También la presión francesa sobre Navarra hunde sus raíces en la influencia de nobles y reyes franceses desde el siglo XIII -el rey de Francia seguirá usando el titulo de rey de Navarra-, del mismo modo que la anexión por Castilla en 1512 puede intuirse ya desde el siglo XIV. La España de los Reyes Católicos fue, junto a Francia, la otra gran potencia europea surgida a finales del siglo XV. Como en el interior, la política exterior hispánica tampoco fue novedosa respecto a tiempos anteriores, aunque nuevas circunstancias -la entronizacidn de Carlos I y su acceso al Imperio, la proyección americana de Castilla, etcétera- dieron paso a nuevas orientaciones. Si bien Castilla dirigió la política exterior de la monarquía, lo hizo en gran medida para continuar las líneas trazadas por la Corona de Aragón. Lo más significativo fue que Castilla rompió su tradicional alianza con Francia (casi constante desde el siglo XIII) y adoptó la tradición antifrancesa de la Corona de Aragón al convertirse el reino galo en una peligrosa amenaza para los intereses castellanos. En este sentido, la lucha por la hegemonía en la Italia del siglo XVI fue una herencia catalano-aragonesa, aunque, de hecho, la orientación mediterránea de Castilla era más que evidente desde la segunda mitad del siglo XIV. La proyección hispana en el Norte de África tuvo también una inspiración similar, aún cuando en ella se observe una prolongación del ideal de cruzada-reconquista más allá del Estrecho con orígenes en proyectos castellanos del siglo XIII y, sobre todo, en la expansión norteafricana del Portugal bajomedieval.

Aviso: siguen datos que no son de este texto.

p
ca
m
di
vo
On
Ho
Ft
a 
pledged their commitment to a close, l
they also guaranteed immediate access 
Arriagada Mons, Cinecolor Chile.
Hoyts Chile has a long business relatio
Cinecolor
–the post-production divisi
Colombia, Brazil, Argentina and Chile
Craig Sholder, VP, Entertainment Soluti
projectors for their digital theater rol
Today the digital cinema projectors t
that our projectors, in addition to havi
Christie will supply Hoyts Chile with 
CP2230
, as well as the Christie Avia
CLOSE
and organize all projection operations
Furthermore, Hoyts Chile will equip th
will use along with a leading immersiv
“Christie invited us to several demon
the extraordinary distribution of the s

Con todo, la presión turca en el Mediterráneo oriental y el Magreb a lo largo del siglo XV también estimuló la intervención española en Italia y el Norte de África. En la Península, los Reyes Católicos y Alfonso V de Portugal iniciaron una nueva etapa de amistad que rompió la tradicional hostilidad luso-castellana. La consiguiente política matrimonial entre ambas monarquías y la posible unidad peninsular fracasó al morir el infante Miguel (1500) heredero de Castilla, Aragón y Portugal. Con todo, la incorporación de Portugal a la monarquía hispánica entre 1580 y 1640 seria el fruto tardío de esta política ibérica realizada a finales del siglo XV por los Reyes Católicos. Aunque a finales del siglo XV los reinos hispanos eran las potencias mejor preparadas para una expansión ultramarina, también resulta insuficiente plantear la empresa española en el Nuevo Mundo prescindiendo de las grandes exploraciones marítimas realizadas por Portugal desde 1415 u olvidando que la marina castellana -primero la cantábrica, después la andaluza- se había convertido ya hacia 1370 en una gran potencia comercial-militar en el Atlántico. Respecto a Europa, la Monarquía hispánica también siguió algunas pautas marcadas por la Corona catalano-aragonesa medieval. Su política antifrancesa, definida por Juan II mediante la alianza con Inglaterra, Borgoña y el Imperio, fue asumida por los Reyes Católicos, en cuya decisión también debe tenerse en cuenta la gran vinculación económica de Castilla respecto a Flandes desde mediados del siglo xlv y la amenaza francesa al predominio castellano en el Atlántico. En este sentido, la continuidad de la unión de Castilla y Aragón se debió en buena medida a la necesidad de contener la presión de Francia, algo que ambas Coronas no podían afrontar por separado. Estas alianzas entre potencias antifrancesas de finales del Medievo tuvo resultados inesperados: la formidable herencia de Carlos de Habsburgo (1516-1556), que modificó totalmente el equilibrio político de Europa durante los siglos XVI y XVII. Este panorama pertenece ya a una nueva época de la Historia europea, aunque sus orígenes se remontan en buena medida a los siglos medievales.